Alabama currently has thousands of residents who could have access to healthcare, but do not, said former U.S. Surgeon General Regina Benjamin.
“The state has chosen not to take the Affordable Care Act, so a lot of people do not have proper access to healthcare like they should,” said Benjamin, who lives in Mobile.
If there was an increase of access to healthcare and health insurance, there is a greater chance of helping more residents, she said in a phone interview with The Birmingham Times.
“It’s easier for cities who have access to healthcare, but in a lot of rural communities, they might have health insurance, but they do not have access to hospitals, or the drive is far,” said Benjamin, who last week attended the 11th annual UAB Health Disparities Research Symposium. “A lot of small hospitals have closed down, and that is part of the issue with denying healthcare for some.”
One issue, Benjamin said, in the black community is the increased percentage of hypertension and renal failure.
“You can definitely see the difference of healthcare in certain populations,” Benjamin said.
According to Benjamin, sometimes there is institutionalized racism in the health field.
“Sometimes it can be a focus more of your cultural or socioeconomic background,” Benjamin said. “Often there are different habits in different cultures; especially with health. Sometimes we have to make sure they are not only taking their medicine, but also making sure they aren’t doing the same thing that might be making them sick.”
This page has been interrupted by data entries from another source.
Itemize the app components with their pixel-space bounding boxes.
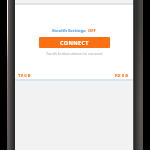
staticText: RX 0 B [115,73,128,79]
staticText: TX 0 B [18,73,31,79]
staticText: Stealth Settings: [52,28,88,34]
button[interactable]: CONNECT [39,37,110,48]
staticText: CONNECT [60,39,89,46]
staticText: Touch button above to connect [46,51,103,56]
staticText: OFF [88,28,96,34]
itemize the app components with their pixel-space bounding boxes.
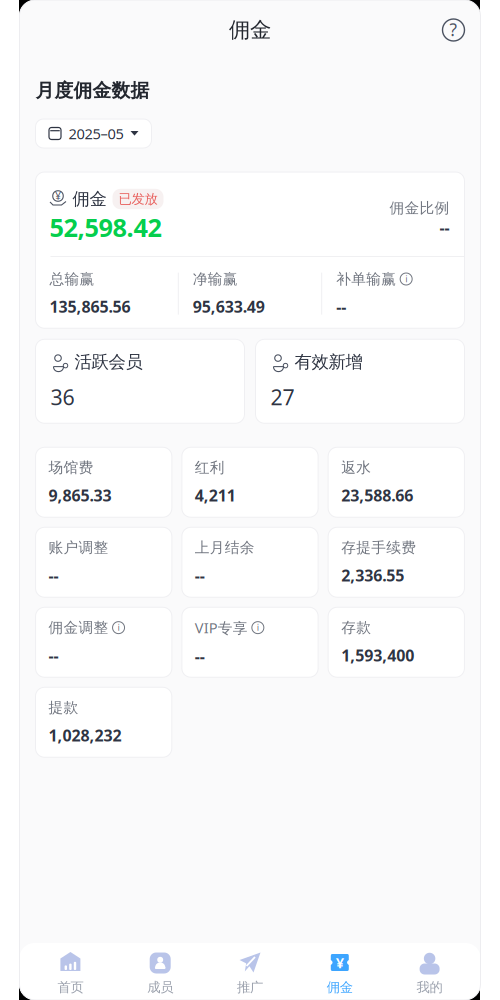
staticText: ?	[450, 18, 458, 41]
staticText: 佣金	[327, 979, 353, 995]
button[interactable]: ¥	[295, 952, 385, 995]
staticText: 账户调整	[48, 539, 108, 557]
button[interactable]: 账户调整	[36, 527, 172, 597]
staticText: 佣金	[72, 188, 106, 210]
staticText: --	[48, 645, 58, 666]
staticText: 已发放	[118, 191, 158, 207]
staticText: i	[405, 272, 407, 285]
staticText: i	[118, 621, 120, 633]
staticText: --	[195, 645, 205, 667]
staticText: 135,865.56	[50, 296, 130, 317]
staticText: 补单输赢	[336, 270, 396, 288]
staticText: 推广	[237, 979, 263, 995]
staticText: VIP专享	[195, 618, 248, 638]
staticText: 首页	[57, 979, 83, 995]
staticText: 1,593,400	[341, 645, 414, 666]
staticText: 有效新增	[294, 352, 362, 373]
staticText: 2,336.55	[341, 565, 404, 586]
staticText: 提款	[48, 699, 78, 717]
staticText: 净输赢	[193, 270, 238, 288]
staticText: 23,588.66	[341, 485, 413, 506]
button[interactable]: 推广	[205, 952, 295, 995]
staticText: 36	[50, 383, 74, 411]
staticText: 1,028,232	[48, 725, 122, 746]
staticText: 9,865.33	[48, 485, 112, 506]
button[interactable]: 成员	[115, 952, 205, 995]
button[interactable]: Help	[442, 18, 466, 42]
staticText: --	[440, 217, 450, 238]
staticText: 场馆费	[48, 459, 94, 477]
staticText: ¥	[55, 188, 61, 203]
staticText: 红利	[195, 459, 225, 477]
button[interactable]: 有效新增	[256, 339, 464, 423]
staticText: 52,598.42	[50, 210, 162, 244]
button[interactable]: 我的	[385, 952, 474, 995]
button[interactable]: VIP专享	[182, 607, 318, 677]
staticText: --	[336, 296, 346, 317]
staticText: 我的	[417, 979, 443, 995]
button[interactable]: 2025–05	[36, 119, 152, 148]
staticText: 存提手续费	[341, 539, 416, 557]
button[interactable]: 红利	[182, 447, 318, 517]
button[interactable]: 活跃会员	[36, 339, 244, 423]
staticText: --	[48, 565, 58, 586]
staticText: ¥	[336, 953, 344, 972]
staticText: 佣金调整	[48, 619, 108, 637]
button[interactable]: 佣金调整	[36, 607, 172, 677]
button[interactable]: 提款	[36, 687, 172, 757]
staticText: 返水	[341, 459, 371, 477]
button[interactable]: 上月结余	[182, 527, 318, 597]
staticText: --	[195, 565, 205, 586]
staticText: 27	[270, 383, 294, 411]
staticText: 95,633.49	[193, 296, 265, 317]
button[interactable]: 存提手续费	[328, 527, 464, 597]
staticText: 月度佣金数据	[36, 79, 150, 102]
staticText: 上月结余	[195, 539, 255, 557]
staticText: i	[257, 621, 259, 633]
staticText: 佣金比例	[390, 199, 450, 217]
button[interactable]: 存款	[328, 607, 464, 677]
staticText: 2025–05	[68, 124, 124, 143]
staticText: 活跃会员	[74, 352, 142, 373]
staticText: 佣金	[229, 17, 271, 43]
staticText: 存款	[341, 619, 371, 637]
button[interactable]: 场馆费	[36, 447, 172, 517]
button[interactable]: 返水	[328, 447, 464, 517]
staticText: 成员	[147, 979, 173, 995]
staticText: 4,211	[195, 485, 236, 506]
button[interactable]: 首页	[26, 952, 115, 995]
staticText: 总输赢	[50, 270, 94, 288]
The solution is hoped to come in the form of policy, according to Benjamin. It starts with educating the communities on healthier living.
“This state smokes more, our cigarette taxes are lower which makes them more affordable and accessible,” Benjamin said. “We have to encourage people to live healthier lives.”
America is a country with great opportunity, but one with many healthcare disparities, Benjamin said.
“We started looking at health disparities about 10 years ago,” she said, “and noticed that some people didn’t have the same access to healthcare as others.”